__Task to carry out__
Only the lines from the one containing "Find the location" to the end of the listing below should be returned, exactly as written and without pictures.

__Entries supplied__
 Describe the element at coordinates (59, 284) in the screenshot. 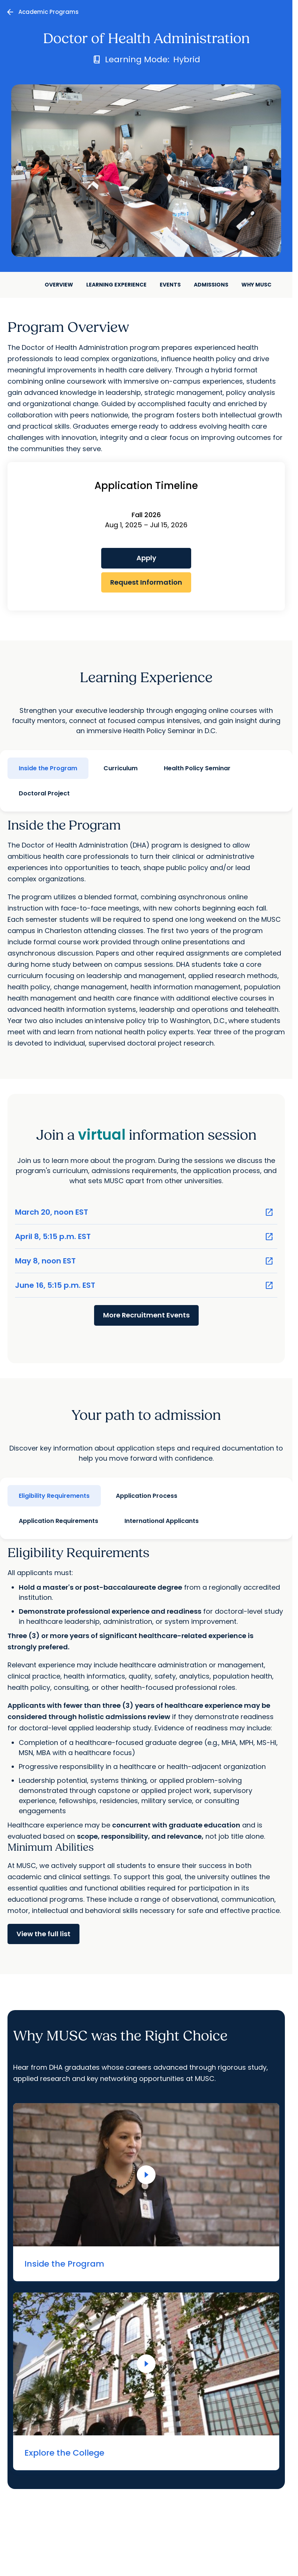

I see `Overview` at that location.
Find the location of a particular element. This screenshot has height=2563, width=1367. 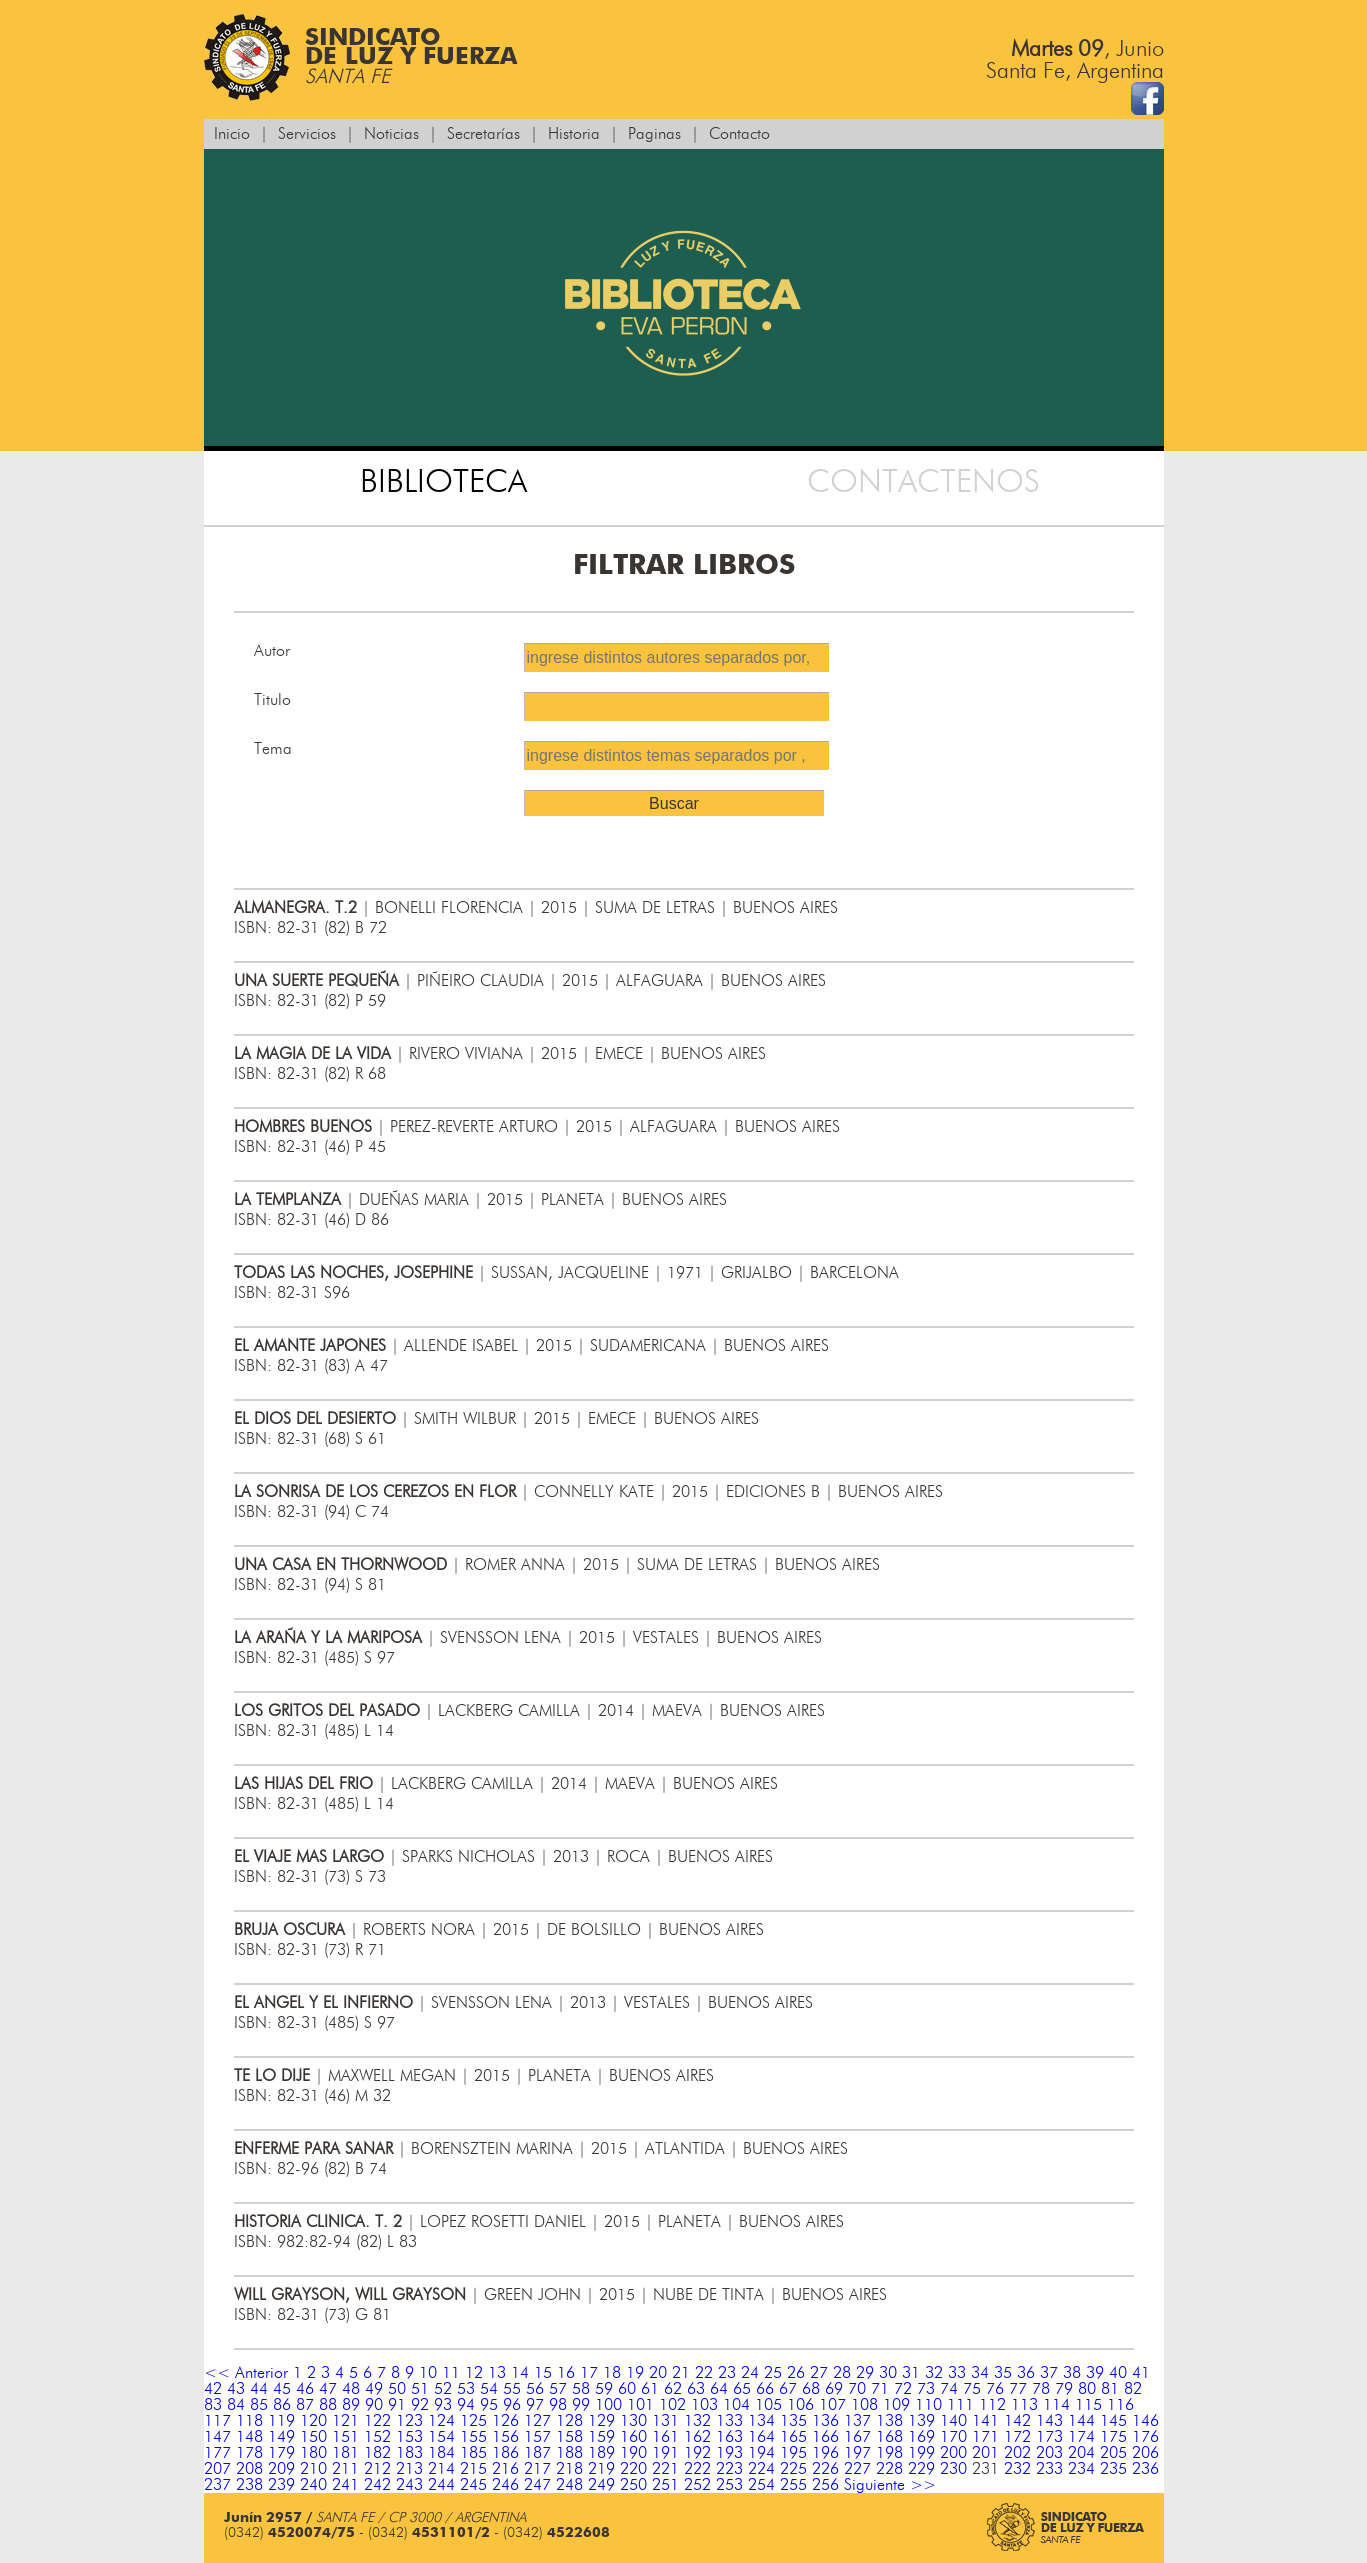

Tema is located at coordinates (273, 749).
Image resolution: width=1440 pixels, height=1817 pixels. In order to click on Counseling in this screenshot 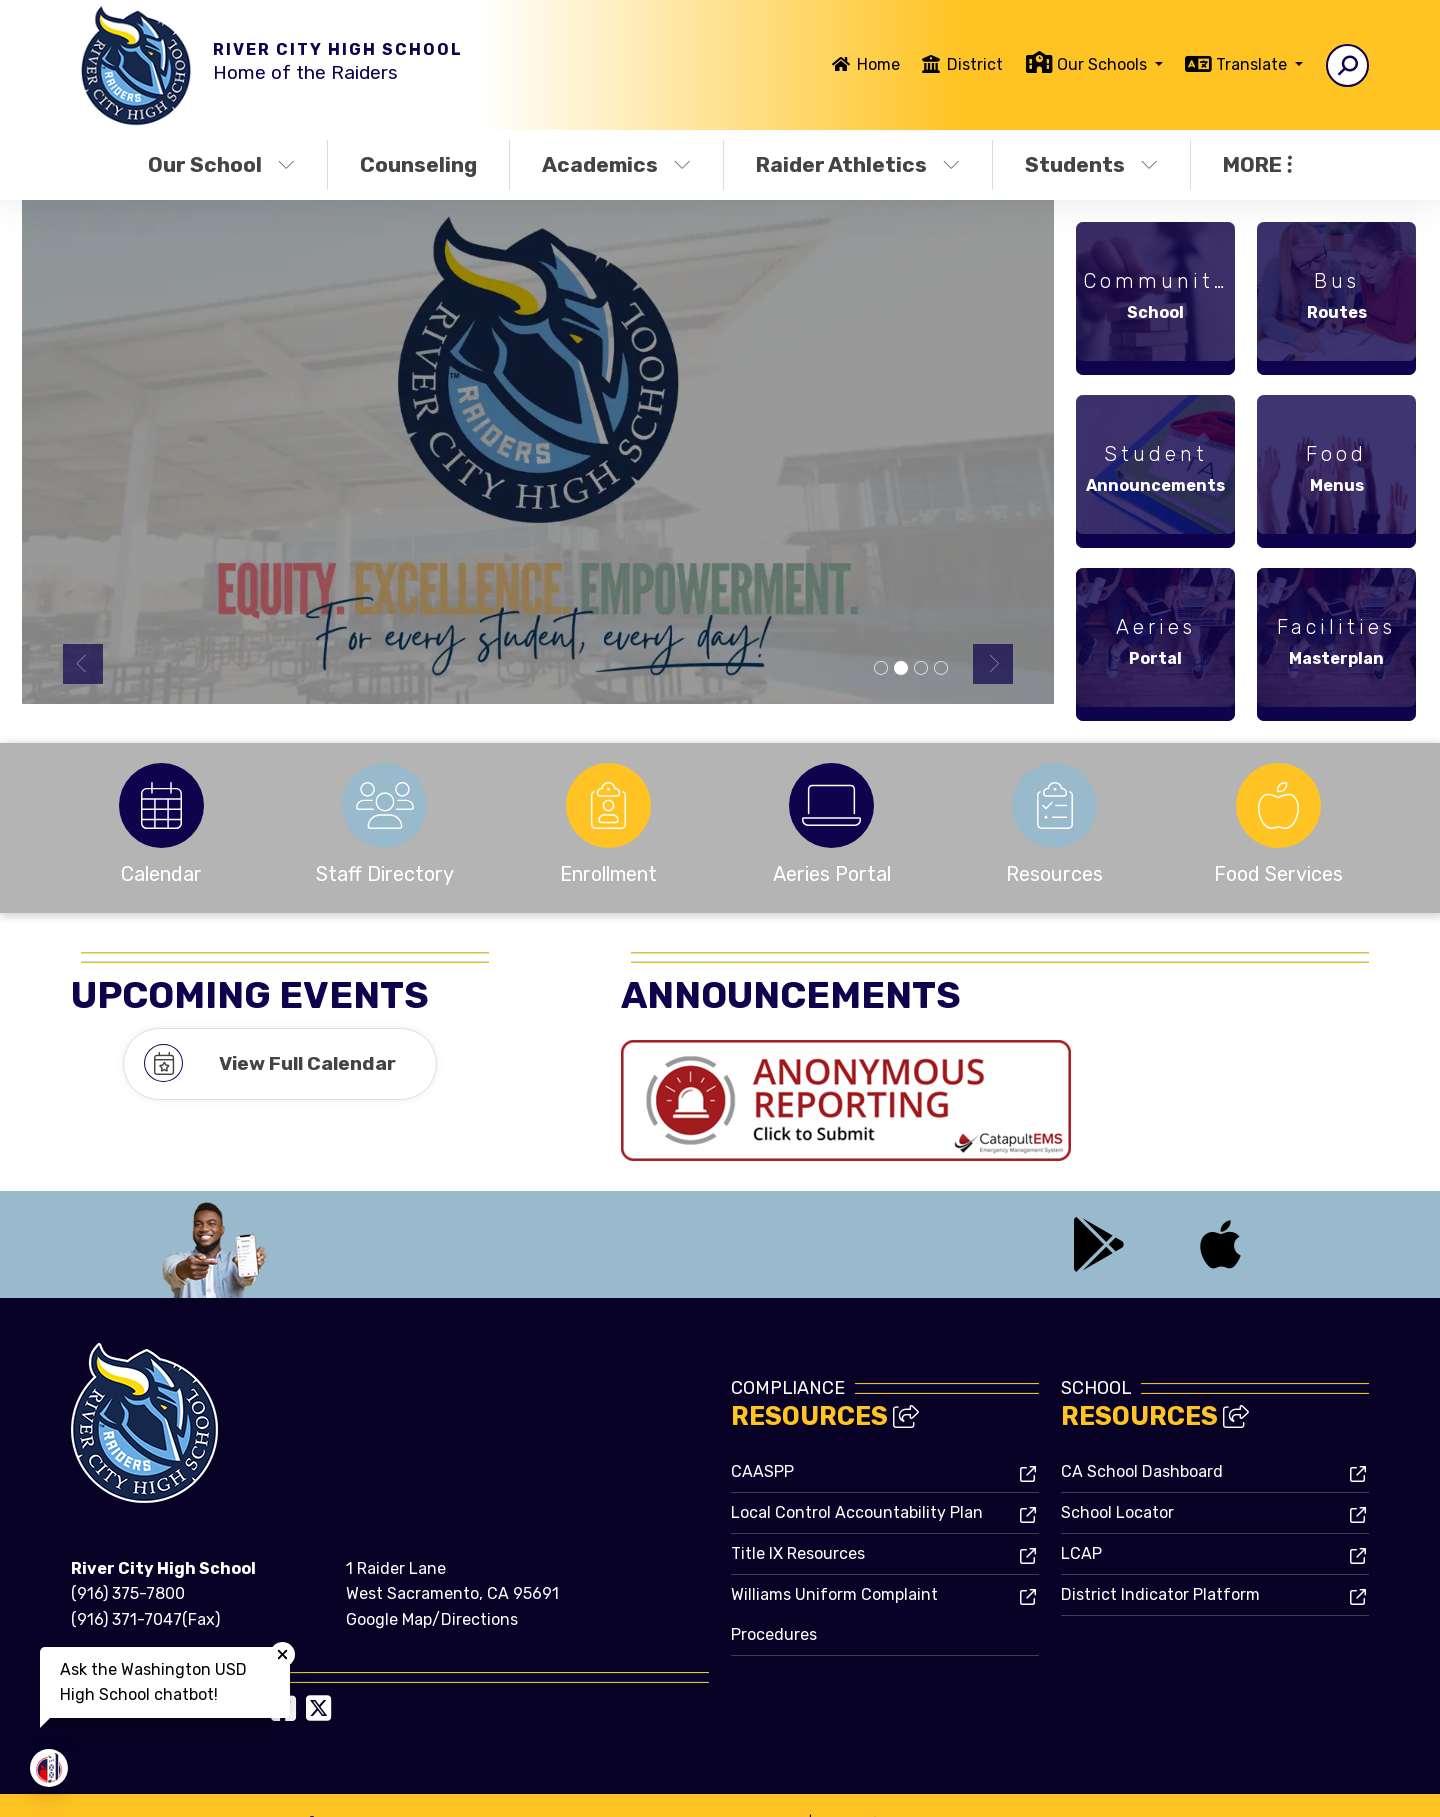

__Problem solution__
Find the location of a particular element. This screenshot has height=2563, width=1367. 

Tema is located at coordinates (273, 749).
Image resolution: width=1440 pixels, height=1817 pixels. In order to click on Counseling in this screenshot 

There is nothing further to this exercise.